The `sub()` function in R is used for substituting the first occurrence of a specified pattern within a character string. Unlike `gsub()`, which replaces *all* occurrences of a pattern in each element of a string, `sub()` only replaces the *first* occurrence of the pattern.

Here’s how `sub()` fits in with `gsub()` and other string manipulation functions:

---

### **Pattern Replacement with `sub()`**

- **Purpose**: Replace the first occurrence of a pattern in each element of a character vector.
- **Syntax**: `sub(pattern, replacement, x)`

  - `pattern`: A regular expression defining the pattern you want to match.
  - `replacement`: The string that will replace the matched pattern.
  - `x`: The character vector where the replacement is to be performed.

#### **Example with `sub()`**

In [23]:

# Original vector with some repeated words
text <- c("apple pie", "apple tart", "apple crisp")

# Replace only the first occurrence of "apple" in each element
result <- sub("apple", "orange", text)
print(result)
# Output: "orange pie" "orange tart" "orange crisp"


[1] "orange pie"   "orange tart"  "orange crisp"


In this example, `sub()` only replaces the first occurrence of "apple" in each string, so "apple pie" becomes "orange pie," but if "apple" appeared multiple times in any element, only the first would be replaced.

#### **Comparison with `gsub()`**

If we wanted to replace *all* occurrences of "apple" with "orange" in each element, we’d use `gsub()`:

In [24]:

result_all <- gsub("apple", "orange", text)
print(result_all)
# Output: "orange pie" "orange tart" "orange crisp"


[1] "orange pie"   "orange tart"  "orange crisp"


For this specific example, both `sub()` and `gsub()` return the same result because "apple" only appears once per element. However, in cases where multiple occurrences exist, `gsub()` would replace each instance.

---

### **Practical Usage of `sub()` and `gsub()` Together**

You might use `sub()` and `gsub()` in combination to achieve different types of substitutions. For example, you may want to change the first occurrence of a term in one field while changing all occurrences in another.

---

### **Example Workflow Using `sub()` in Data Cleaning**

In [26]:
# Example character vector with inconsistent text
text <- c("123-apple-456", "789-apple-apple", "apple-101")

In [27]:
# Using sub to replace only the first "apple" in each element
first_only <- sub("apple", "fruit", text)
print(first_only)
# Output: "123-fruit-456" "789-fruit-apple" "fruit-101"

[1] "123-fruit-456"   "789-fruit-apple" "fruit-101"      


In [28]:
# Using gsub to replace all occurrences of "apple" in each element
all_occurrences <- gsub("apple", "fruit", text)
print(all_occurrences)
# Output: "123-fruit-456" "789-fruit-fruit" "fruit-101"

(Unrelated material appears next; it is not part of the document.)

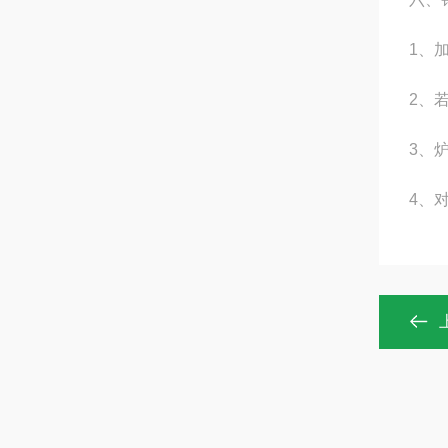
1、
2、
3、
4、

[1] "123-fruit-456"   "789-fruit-fruit" "fruit-101"      


### **Summary of `sub()` vs `gsub()`**

| Function  | Description                               | Replaces                  | Example                                 |
|-----------|-------------------------------------------|---------------------------|-----------------------------------------|
| `sub()`   | Replaces the first occurrence of a pattern in each string element | First occurrence only     | `sub("pattern", "replacement", x)`      |
| `gsub()`  | Replaces all occurrences of a pattern in each string element     | Every occurrence          | `gsub("pattern", "replacement", x)`     |